The work is scored for a solo trumpet and a large orchestra comprising two flutes, alto flute, two oboes, cor anglais, two clarinets, bass clarinet, two bassoons, contrabassoon, four horns, three trumpets, three trombones, tuba, timpani, four percussionists, and strings.

==Reception==
The Trumpet Concerto has been praised by music critics. Arnold Whittall of Gramophone wrote:
To an even greater extent than his earlier concertos it fills its generous length with an absorbing elaboration of diverser ideas, some brazenly bold, others affectingly simple. No doubt the nature of the trumpet itself helps to ensure that this is so, and Davies has written a solo part that is not only brilliant—and brilliantly effective—but that strikes sparks off an imposing orchestral contribution.
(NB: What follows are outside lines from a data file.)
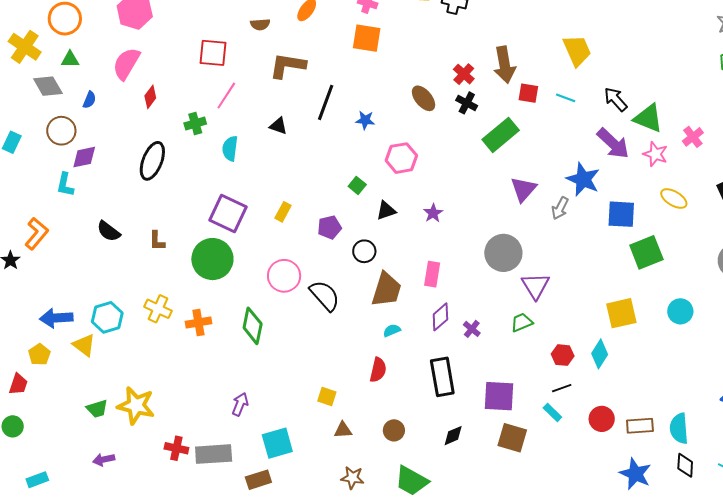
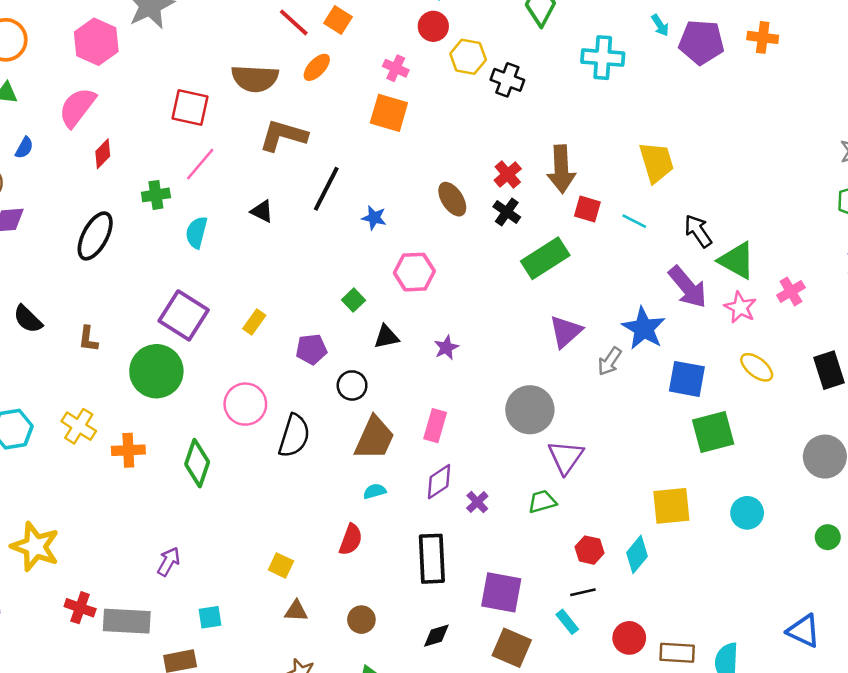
brown semicircle: (260, 24) -> (255, 78), size x1.8
black semicircle: (325, 296) -> (294, 436), turned 52
cyan square: (277, 443) -> (210, 617), size x0.6

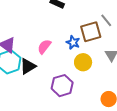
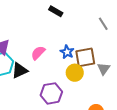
gray line: (106, 20) -> (103, 24), moved
brown square: (91, 32) -> (85, 57), moved

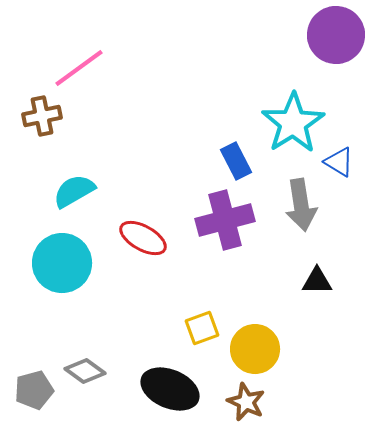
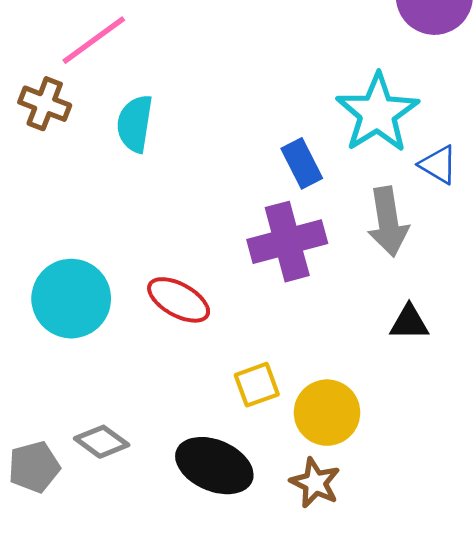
brown cross: (42, 116) -> (45, 104), turned 33
cyan semicircle: (74, 191) -> (135, 124), moved, turned -51
red ellipse: (143, 238) -> (179, 300), moved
The work was similarly praised by Bernard Holland of The New York Times, who observed:
Potentially weighted down by so much gloom, the listener needs special points of interest, and Mr. Davies's varied speeds within what seems to be a single speed provide them. The casual ear perceives unified surges; the careful ear notes pools of slowness in the midst of them. In team-sport athletics, where evasiveness on the run is a stock in trade, an applicable phrase exists: change of pace.